G and I were sitting on the couch, both of us in pain, and he said how much it sucked to get old. Now he just had a birthday putting him in the EIGHT YEARS OLDER than me category and I said, “DUDE I am not old.” And he replied, “That’s what makes you all the more pathetic.”
Fucker. I hate it when he’s right.
I know I’ve talked about this before – god, it’s over ten years now – once upon a time G went away on a business trip and I slept funny in the bed and it got a little too cold that night and the muscles between my shoulder blades basically froze and I was in extraordinary pain for a couple of days. I remember going to work that morning and almost throwing up on the subway and when I took a car service home the jostling in the car almost made me pass out. I was able to function after a couple of days and it went away completely about a week later but it left me with a weak spot. Know what I mean? Whenever I sleep a little too deep or the temperature drops a bit or the sun transverses the moon at a 180° trajectory or some other such nonesense I get a nice crick in the muscles between my shoulders. See what happens when you wish for Fall and Summer’s not finished with you yet?
I woke up Saturday and true to rules of the universe, my funk seemed to have passed, but my back was killing me. I’ve never ever had it as bad as the first time, but it’s annoying nonetheless and I want to weep for my husband who is in physical pain on a pretty much constant basis. I probably would be better right now but I’m not because, you see, my husband was in more pain than usual this weekend and nothing tortures my sweet boy more than the weather being a shade better than perfect and him not being able to run around on the tennis court. A good indication as to how much pain he’s in: he asked ME to play tennis with him.
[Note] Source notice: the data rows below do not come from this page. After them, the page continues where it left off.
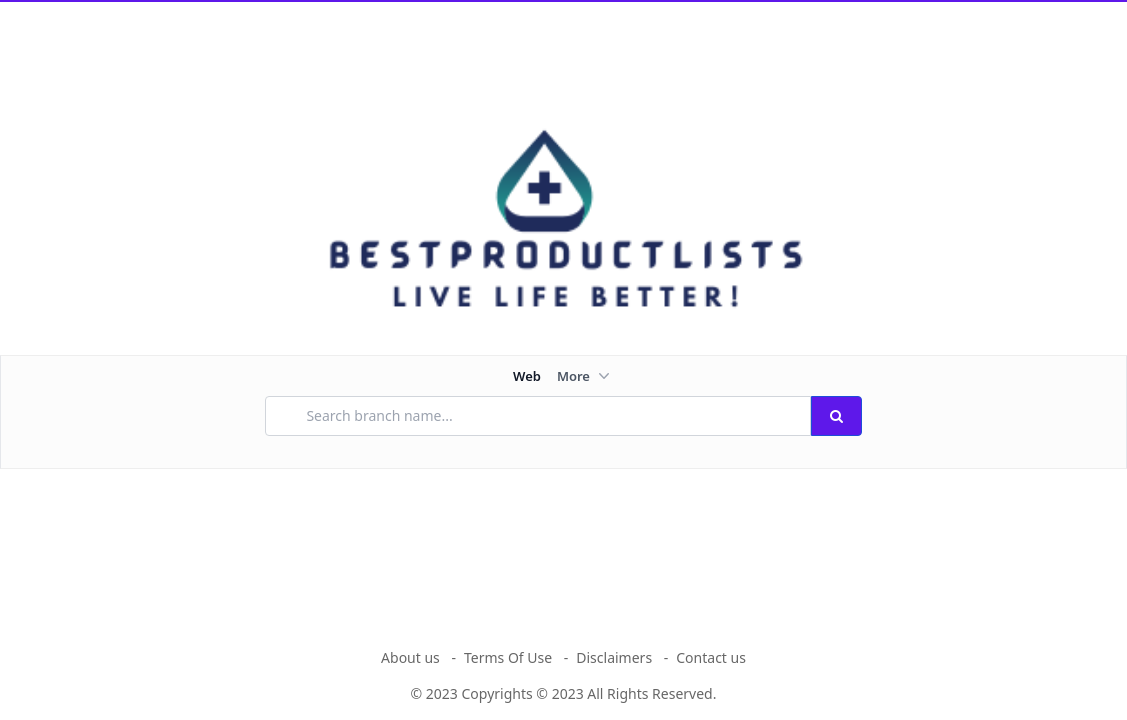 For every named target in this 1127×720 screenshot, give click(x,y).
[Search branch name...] (537, 416)
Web (527, 376)
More (585, 376)
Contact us (711, 657)
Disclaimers (614, 657)
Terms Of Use (508, 657)
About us (410, 657)
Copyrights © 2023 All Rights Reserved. (589, 693) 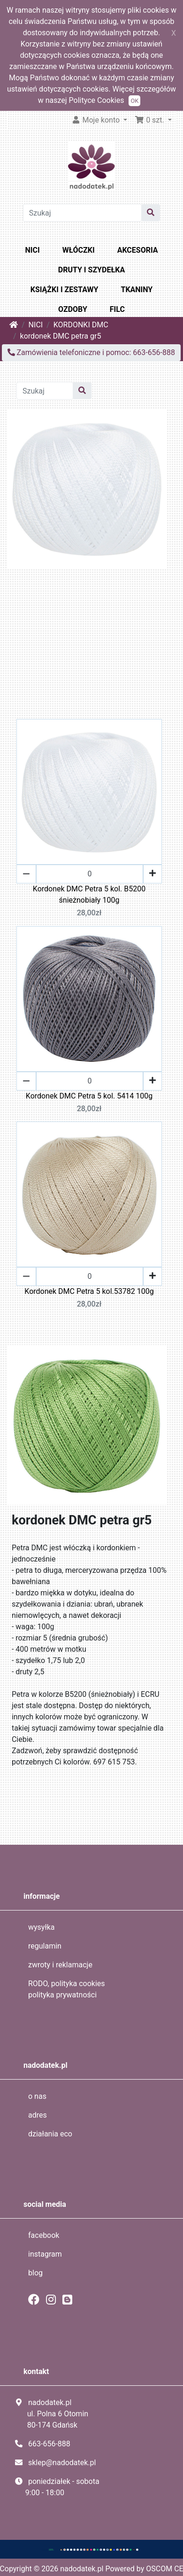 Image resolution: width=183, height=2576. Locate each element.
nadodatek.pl (81, 2568)
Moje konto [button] (96, 120)
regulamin (44, 1946)
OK (134, 100)
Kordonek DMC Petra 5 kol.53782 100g (88, 1291)
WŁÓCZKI (78, 250)
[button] (153, 120)
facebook (43, 2235)
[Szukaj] (82, 213)
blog (35, 2272)
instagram (45, 2254)
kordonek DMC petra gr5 (60, 336)
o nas (37, 2096)
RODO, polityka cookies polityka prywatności (66, 1989)
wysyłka (41, 1927)
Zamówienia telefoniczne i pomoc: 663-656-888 (91, 352)
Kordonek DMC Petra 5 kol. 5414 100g (89, 1095)
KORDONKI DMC (80, 324)
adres (37, 2115)
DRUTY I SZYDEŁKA (91, 269)
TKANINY (136, 289)
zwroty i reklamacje (60, 1964)
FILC (117, 309)
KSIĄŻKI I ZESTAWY (64, 289)
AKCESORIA (137, 250)
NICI (32, 250)
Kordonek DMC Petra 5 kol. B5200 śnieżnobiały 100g (89, 894)
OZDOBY (72, 309)
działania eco (50, 2133)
I was going to the tennis court anyway to sit and knit and enjoy the outdoors while he played but he said he might not be able to find anyone to play with so could I bring my stuff. Just in case. I said sure full well knowing he’d find someone. I mean it’s been AGES since I played with him. No such luck. You know what? I’m not bad. He even said I could be really good if I took lessons. You know why? Agression. I’ve got it in spades. I’m not kidding. One time we took a golf lesson out in Palm Springs and I could barely connect with the golf ball but the pro was really impressed. He told G that I had a lot of agression in my swing and “you can’t teach that.” The same applies to tennis. One guy that was there told G that I hit really hard. I do. And I love it when G hits hard back. (Go to it google freaks.)
About thirty seconds into playing I knew I was going to pay for it the rest of the weekend. It didn’t really hurt my back to play, but I knew that as soon as I cooled off I was going to be fucked.
Fucker. I hate it when I’m right.
My back has been awful ever since. And not just my back but pretty much every other muscle in my torso, and a couple in my legs and arms too. Although I have been able to wrangle quite a few BENGAY massages this weekend. Soooo sexxxy!
I did have fun though. I’m looking forward to playing again – sooner rather than later. I also did a lot of knitting and a lot of spinning, neither of which helped my body recover at all. BUT I finished spinning up the rest of the Blue Heaven singles. I think I’m going to wait a few days to ply it all because I want my back to be better not worse. And, of course, I finished the first of the STR Knee Highs. G, in particular, loves the sock. He’s already requested the outfit I’m to wear with it but honestly, these babies will be staying under cover. Like wearing sexy underwear – only you know it’s there but oh does it make you feel good. I’ve cast on for the next one and I’m about halfway through the ribbing. I can’t get a really comfy position to knit with though so I don’t know what I’m going to do. Request for stats on the sock: US #1 Addis. I started with 325 yds of STR (in the old put up) and I have a little more than 1/2 oz left. Not sure what the yardage on that would be. You probably need AT LEAST 500 yds depending on how high you want to go and how big your leg is. I start out with 88 stitches, increase up to 98, then head all the way back down to 64. Whee!
Before I called it a day fiber wise, I decided to turn my attention to the roving Teyani sent me to finish off my Sock Hop Knee Highs. Now that the Blue Heaven only has plying left, I can think ahead to spinning up the heel/toe yarn:
I quickly (read: sloppily – I was in pain and frankly tired of spinning) spun up about a tenth of an ounce of roving to see how it would look and to test run if I can get it thin enough. I think I did okay considering I was high off BENGAY fumes.
The colored yarn is a couple strands from each of the skeins I’m using for the sock bodies. My plan now is to spin it up (I’ve got enough for like five pairs of socks here – at least it seems that way) and do the heels and knit with the old stuff until I run out or I need to start decreasing for the toes. Then, I MIGHT, might – depending on how it looks, clip the cast on stitches and unravel the American Pie yarn down to the stockinette and then knit it back in stockinette and only then start the ribbing with the new blue stuff. Does that make sense? Would it work? I’ve only got like 20 rows of ribbing – then I can make them extra long. We’ll see. But I have a feeling it will work just fine.